Ordinary Days

牡蠣業界で視野を広げる意味

僕自身が仕事で繋がりを持っている牡蠣漁師を次のように分類することが出来ると考えています。

1)自分や家族のためだけに仕事に取り組む牡蠣漁師

2)自分や家族だけではなく、同じ浜が良くなればいいと思っている牡蠣漁師

3)自分や家族、また自分が所属する浜だけではなく、同じ市町村が良くなればいいと思っている牡蠣漁師

4)自分や家族や自分が属する浜や同じ市町村だけではなく、同じ県の業界が良くなればいいと思っている牡蠣漁師

5)自分や家族や自分が属する浜、市町村、県だけではなく、もっと大きなエリア(東北とか)が良くなればいいと思っている牡蠣漁師

6)自分や家族、自分が属する浜、市町村、県、エリアだけではなく、日本全体の牡蠣業界が良くなればいいと思っている牡蠣漁師

7)自分や家族、自分が属する浜、市町村、県、エリア、日本だけではなく、世界の牡蠣業界が良くなればいいと思っている牡蠣漁師

以上、何もこれは、牡蠣漁師に限ったことではなく、一般の経営者やサラリーマンも同じかも知れません。

僕は、どれがダメだとか、そういうつもりは全くありません。
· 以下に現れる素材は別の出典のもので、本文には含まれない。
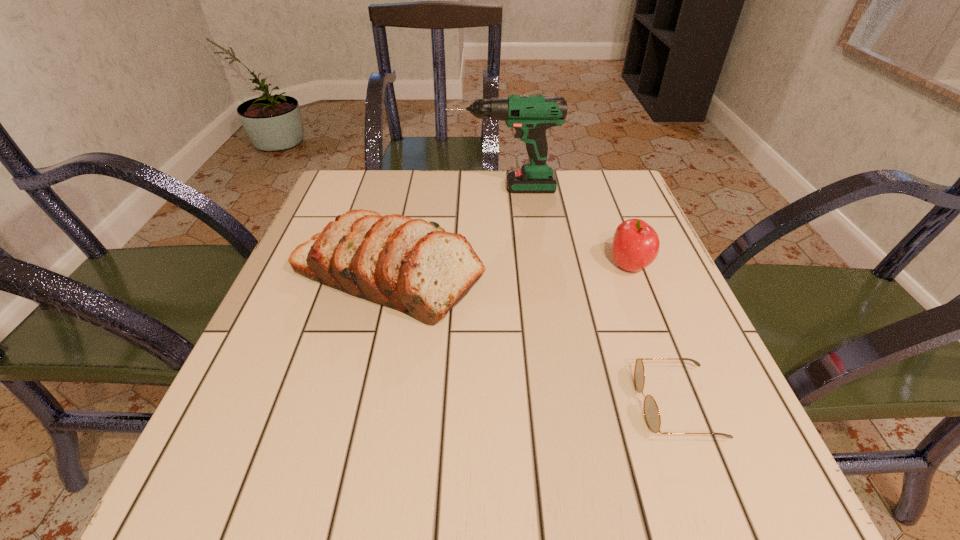 Locate an element on the screen. Image resolution: width=960 pixels, height=540 pixels. free space between the bread and the nearest object is located at coordinates (532, 340).

Locate an element on the screen. Image resolution: width=960 pixels, height=540 pixels. free space between the farthest object and the shortest object is located at coordinates (589, 296).

Locate an element on the screen. This screenshot has width=960, height=540. empty location between the apple and the bread is located at coordinates (509, 271).

At what (x,y) coordinates should I click in order to perform the action: click on free space between the nearest object and the farthest object. Please return your answer as a coordinate pair (x, y). This screenshot has width=960, height=540. Looking at the image, I should click on (589, 296).

Where is `the closest object relative to the tallest object`? the closest object relative to the tallest object is located at coordinates (410, 265).

Identify which object is located as the nearest to the bread. Please provide its 2D coordinates. Your answer should be formatted as a tuple, i.e. [(x, y)], where the tuple contains the x and y coordinates of a point satisfying the conditions above.

[(530, 115)]

Locate an element on the screen. free location that satisfies the following two spatial constraints: 1. on the handle side of the apple; 2. on the left side of the farthest object is located at coordinates (509, 266).

I want to click on vacant region that satisfies the following two spatial constraints: 1. on the handle side of the apple; 2. on the left side of the drill, so click(509, 266).

At what (x,y) coordinates should I click in order to perform the action: click on free space in the image that satisfies the following two spatial constraints: 1. on the front side of the apple; 2. on the lenses of the shortest object. Please return your answer as a coordinate pair (x, y). Looking at the image, I should click on (684, 404).

You are a GUI agent. You are given a task and a screenshot of the screen. Output one action in this format:
    pyautogui.click(x=<x>, y=<y>)
    Task: Click on the vacant space that satisfies the following two spatial constraints: 1. on the handle side of the farthest object; 2. on the left side of the apple
    The width and height of the screenshot is (960, 540).
    Given the screenshot: What is the action you would take?
    pyautogui.click(x=509, y=266) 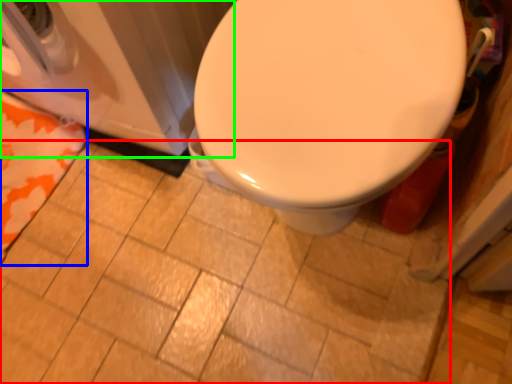 Question: Which object is positioned closest to ceramic tile (highlighted by a red box)? Select from beach towel (highlighted by a blue box) and washer (highlighted by a green box).

Choices:
 (A) beach towel
 (B) washer

Answer: (A) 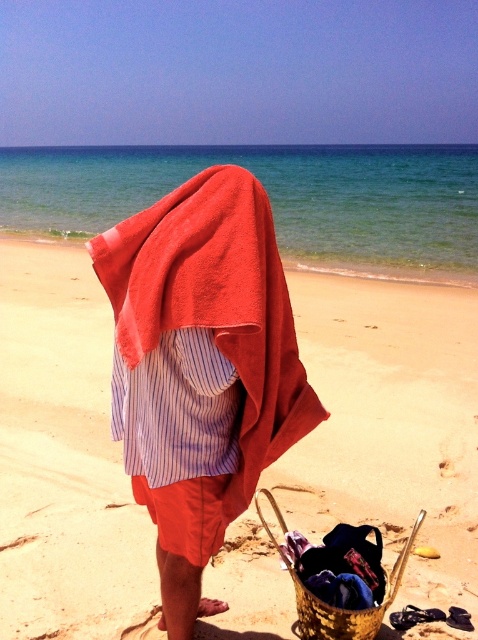 Who is taller, red towel at center or gold woven basket at lower center?

red towel at center

Who is higher up, red towel at center or gold woven basket at lower center?

red towel at center

Is point (156, 282) closer to camera compared to point (329, 618)?

That is True.

In order to click on red towel at center in this screenshot , I will do `click(201, 369)`.

Is sandy beach at center smaller than gold woven basket at lower center?

Incorrect, sandy beach at center is not smaller in size than gold woven basket at lower center.

Does sandy beach at center have a lesser width compared to gold woven basket at lower center?

No.

Is point (388, 301) in front of point (393, 580)?

That is False.

This screenshot has width=478, height=640. I want to click on sandy beach at center, so click(x=391, y=426).

Who is higher up, sandy beach at center or red towel at center?

sandy beach at center is higher up.

Between sandy beach at center and red towel at center, which one appears on the right side from the viewer's perspective?

Positioned to the right is sandy beach at center.

Where is `sandy beach at center`? This screenshot has height=640, width=478. sandy beach at center is located at coordinates (391, 426). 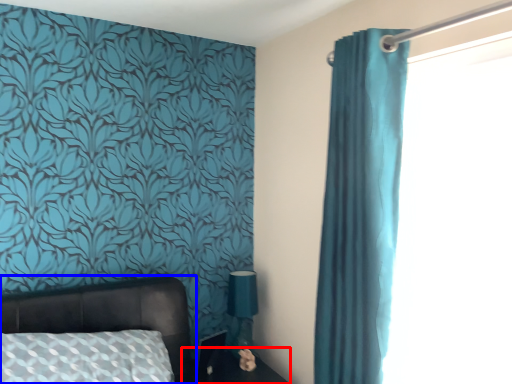 Question: Which object is closer to the camera taking this photo, side table (highlighted by a red box) or bed (highlighted by a blue box)?

Choices:
 (A) side table
 (B) bed

Answer: (B)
どれも、その人の考え次第だからです。

ただ、往々にして、上記の分類を超えた人同士が理解し合うことは難しいようですね。

僕の場合、自分、家族、自分に繋がりの深い浜、市町村、県、エリア、日本、世界、どれも大事だと考えていますが、そう考えているせいか、視野が(1)に限りなく近い人からすれば、僕は非常に違和感を感じる人間に見えると思います。

また今まで、僕のことを(4)や(5)の視野で考えていたのじゃないか、と思っていたら、どうも(6)のことまで考えると解った瞬間、自分の味方ではなかったのか、と、理解が吹っ飛ぶ場合もあるようです。

僕は例えば(7)を考えていても、日本の牡蠣業界のことも考え、当然、三陸のことも考えているし、宮城県のことも考えているし、石巻などの県内の浜のことも考えているし、もちろん家族のことも考えています。
どれが一番大事かという話しではなく、どれも一番大事だっていう話しなんです。

つまり、三陸の牡蠣業界のことだけ考えても、日本の牡蠣が風評被害などで売れなくてダメになったら、当然三陸の牡蠣業界もダメになるし、日本の牡蠣業界のことを考えていても、世界中の牡蠣が病気でダメになったら、日本だってやがてダメになるんです。

そしてそれは、牡蠣で事業を成り立たせている当社に繋がるスタッフやその家族、僕自身の家族にも繋がっている話しなわけです。

さらに僕は、こう思っています。

お互いに視野を広くすると、同じ業界の争いも減るのじゃないか、と。

例えばの話し、震災前、三陸では同じ浜の牡蠣漁師同士も争っていました。

それが協力し合わないとやっていけないというところで、同じ浜同士で協力することが出来てきたいと思いますが、今もって、同じ県内でも、浜が異なると排除の意識が非常に高まります。

もちろんお互い、同業種のライバルですから、全ての人同士で協力しあうことはできないと思います。

しかし、業界が伸びてこそ、お互いに生活ができるわけですから、片手で喧嘩しても、片手で握手しているような、同じ業界として、ライバルでもあり仲間であるように思う気持ちも大事ではないかと思うのです。

そして、今の僕の考えとしては、震災でダメージを受けた三陸の牡蠣業界が震災前よりも良くなれば、日本全体の牡蠣業界も良い影響を与え、それがやがて世界にも刺激を与え、全体が良くなっていくだろう、ということです。

事実、自分たちの震災を契機にしたフランス式としてのシングルシード養殖への取り組みが、やがて日本中にシングルシード養殖ブームを起こし、殻付き牡蠣のマーケット拡大に貢献しつつあると感じています。

間違いなくそれは、日本国内における牡蠣マーケットを変化させ続けるだろうし、一方では、日本での牡蠣養殖方法(大量生産型とシングルシードの併用)が、世界に広がり、世界中の牡蠣マーケットに変化を起こすだろうと感じています。

それはとりもなおさず、三陸の生産者の生活が良くなる、牡蠣に携わる人々の生活が良くなるという話しに繋がると思うのです。